• _Material provided_
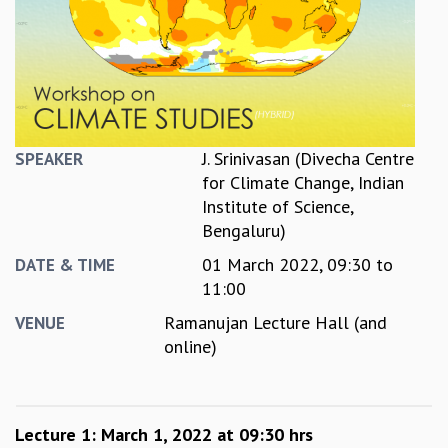
REPORTS
BIENNIAL ACTIVITY REPORTS
TRIANNUAL IAB REPORTS
BROCHURE
INTERNATIONAL REVIEW REPORT
CAMPUS
J. Srinivasan (Divecha Centre
SPEAKER
HISTORY
for Climate Change, Indian
VALUES
Institute of Science,
ACADEMIC FREEDOM
Bengaluru)
DIVERSITY & INCLUSIVENESS
01 March 2022,
09:30
to
ETHICAL GUIDELINES
DATE & TIME
11:00
ACADEMIC
Ramanujan Lecture Hall (and
VENUE
EVENTS
online)
SEMINARS
COLLOQUIA
LECTURE SERIES
TMC DISTINGUISHED LECTURES
Lecture 1: March 1, 2022 at 09:30 hrs
IN-HOUSE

• _What this task involves_
Only the pictures are to be omitted; the records above must otherwise be reproduced exactly.

• _Response to the task_
REPORTS
BIENNIAL ACTIVITY REPORTS
TRIANNUAL IAB REPORTS
BROCHURE
INTERNATIONAL REVIEW REPORT
CAMPUS
J. Srinivasan (Divecha Centre
SPEAKER
HISTORY
for Climate Change, Indian
VALUES
Institute of Science,
ACADEMIC FREEDOM
Bengaluru)
DIVERSITY & INCLUSIVENESS
01 March 2022,
09:30
to
ETHICAL GUIDELINES
DATE & TIME
11:00
ACADEMIC
Ramanujan Lecture Hall (and
VENUE
EVENTS
online)
SEMINARS
COLLOQUIA
LECTURE SERIES
TMC DISTINGUISHED LECTURES
Lecture 1: March 1, 2022 at 09:30 hrs
IN-HOUSE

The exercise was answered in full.